In December 1944, an order was issued by the Nazi authorities to all Dutch physicians: It is the duty of the doctor, through advice and effort, conscientiously and to his best ability, to assist as helper the person entrusted to his care in the maintenance, improvement and re-establishment of his vitality, physical efficiency and health. The accomplishment of this duty is a public task.
This statement might appear on first reading to be unobjectionable and innocuous. However, the Dutch medical profession, which was aware of the extermination system in place on the other side of the Dutch-German border, recognized that this order would serve as a basis for the promulgation of a new standard of care that would place first priority upon the return of patients to productivity for the state, rather than the relief of suffering. Physicians would consequently be subordinated to the state and its interest to maximize utility.

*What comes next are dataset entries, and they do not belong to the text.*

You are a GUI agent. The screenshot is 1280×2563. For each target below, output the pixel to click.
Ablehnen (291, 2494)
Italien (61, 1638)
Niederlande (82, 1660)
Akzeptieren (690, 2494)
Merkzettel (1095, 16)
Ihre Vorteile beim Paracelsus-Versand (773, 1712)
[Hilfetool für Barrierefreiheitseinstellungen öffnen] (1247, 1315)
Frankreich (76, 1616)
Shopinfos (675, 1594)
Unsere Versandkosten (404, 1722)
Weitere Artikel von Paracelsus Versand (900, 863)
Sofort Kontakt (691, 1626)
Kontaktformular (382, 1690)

Dutch physicians unanimously refused to comply. When the Nazis threatened to revoke uncooperating doctors’ licenses to practice, all doctors returned their licenses and closed their offices, but continued to see patients in private. The Nazis then arrested 100 Dutch doctors and sent them to concentration camps, but the medical profession refused to back down. The result was that no Dutch doctor participated in a killing and the Nazi plans for medical exterminations in the Netherlands were not carried out.
Dr. Alexander concluded:
It is obvious that if the medical profession of a small nation under the conqueror’s heel could resist so effectively, the German medical profession could likewise have resisted had they not taken the fatal first step. It is the first seemingly innocent step away from principle that frequently decides a life of crime. Corrosion begins in microscopic proportions.